### Connecting Google Colab with your Google Drive

In [None]:
from google.colab import drive

drive.mount("/content/drive")

In [None]:
import os
os.chdir("/content/drive/MyDrive/nlp/textpre/Text_Preprocessing")
!ls

# <center>Text Preprocessing</center>

Text data falls into the category of unstructured data and requires some preparation before it can be used for modeling. Text preparation is different from structured data pre-processing. In this activitiy we will be using spaCy to do the same.




In [None]:
from IPython.display import Image
Image(filename='./img/spacy_img.jpg')


## Why spaCy?

* Is a free and open-source library developed by Explosion AI.
* Works well for simple to complex language understanding tasks and is designed specifically for production use.
* Helps build applications that process and “understand” large volumes of text.

### Features of spaCy

spaCy provides [trained models](https://spacy.io/models/en) for different languages and has a model for multi-language as well.

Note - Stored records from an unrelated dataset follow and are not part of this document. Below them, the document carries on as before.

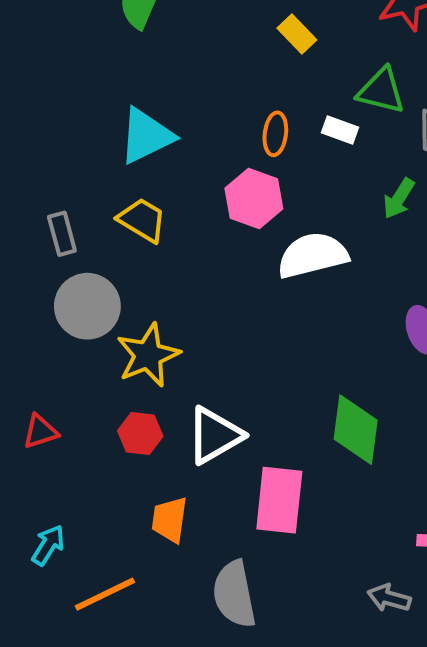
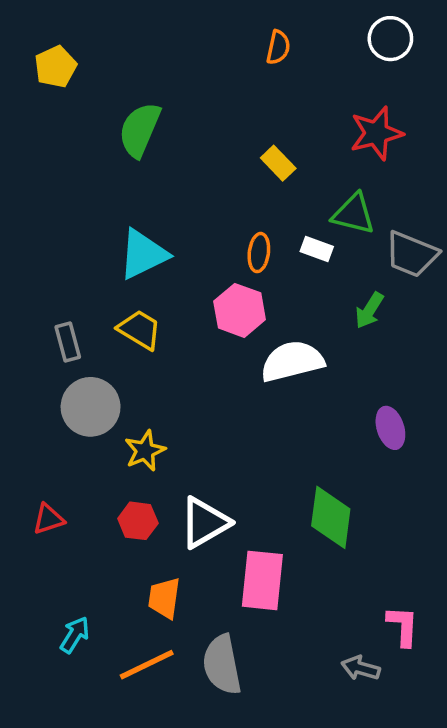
yellow star: (148, 355) -> (145, 451), size x0.7
cyan arrow: (48, 545) -> (75, 635), moved
orange line: (105, 594) -> (147, 665), moved

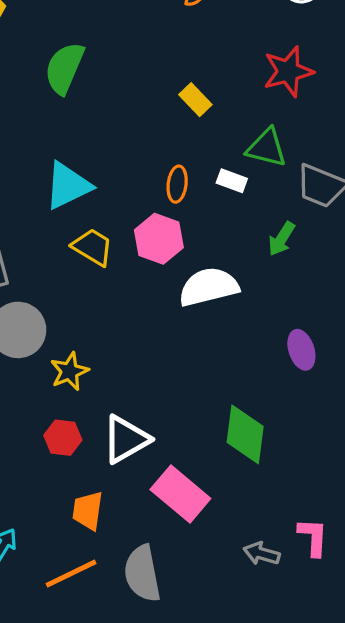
yellow trapezoid: (140, 330) -> (93, 247), moved
pink rectangle: (262, 580) -> (180, 494), turned -56
gray arrow: (361, 668) -> (262, 554), moved

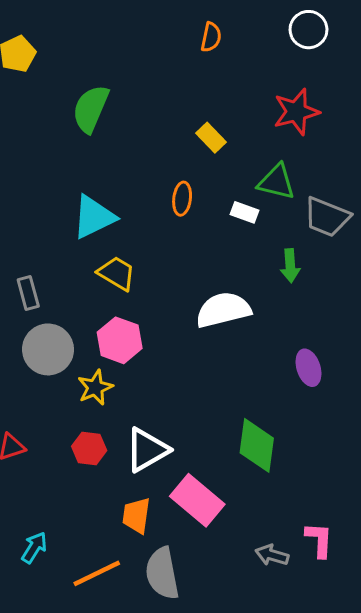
orange ellipse: (177, 184) -> (182, 199), moved
pink hexagon: (159, 239) -> (120, 340), moved
green arrow: (282, 239) -> (290, 266), turned -36
orange trapezoid: (88, 511) -> (136, 515), moved

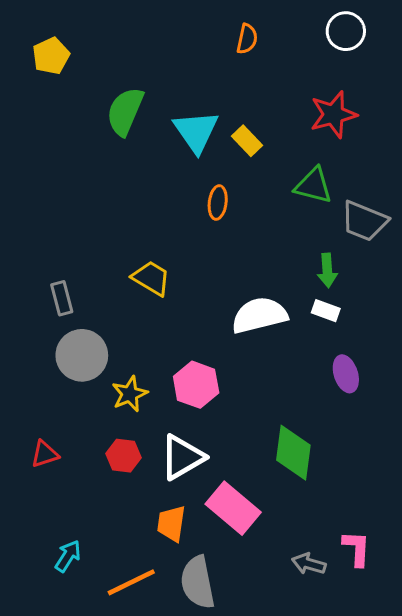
white rectangle: (245, 212) -> (326, 311), moved
cyan triangle: (94, 217) -> (196, 131), moved, turned -39
pink hexagon: (120, 340) -> (196, 385), moved

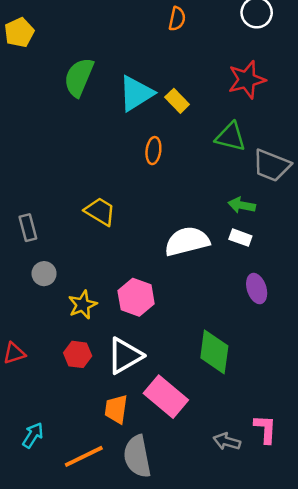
cyan triangle: (196, 131) -> (136, 93), turned 33
green arrow: (327, 270) -> (242, 205), turned 105
gray circle: (82, 355) -> (44, 274), size x0.6

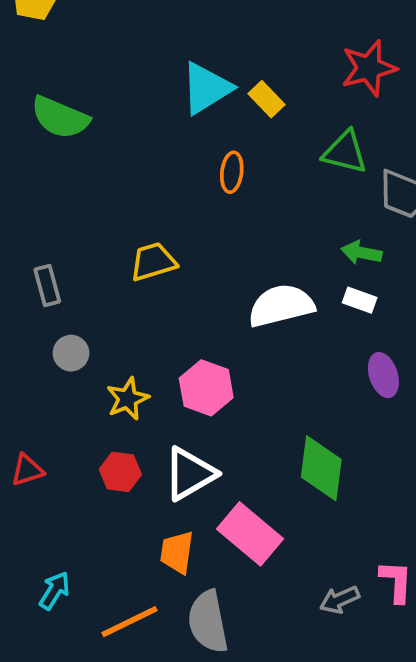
green semicircle: (79, 77) -> (60, 117), moved, turned -90
yellow trapezoid: (100, 211) -> (153, 262), turned -48
gray arrow: (227, 441) -> (340, 600), turned -40

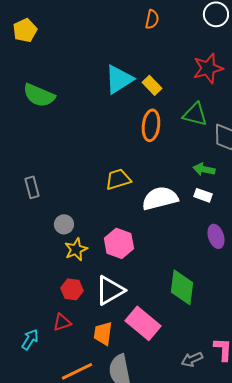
orange ellipse: (232, 172) -> (151, 125), moved, size x1.4
yellow trapezoid: (153, 262) -> (118, 179), moved
gray circle: (71, 353) -> (64, 224), moved
red triangle: (27, 470) -> (62, 322), moved
cyan arrow: (55, 591) -> (30, 339), moved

Before jumping in, let's have a look at various features provided by popular NLP related libraries and their performance in compairision to SpaCy.  

In [None]:
Image(filename='./img/Spacy_Features.png')

### Feature Comparision

In [None]:
Image(filename='./img/feature-comparision.png')

### Speed Comparision

In [None]:
Image(filename='./img/speed-comparision.png')

### SpaCy Installation

To get started with spaCy, install the package using pip in Terminal (for Mac) or CommandLine (for Windows).

__Note__: No separate installation of spaCy is required to execute in colab.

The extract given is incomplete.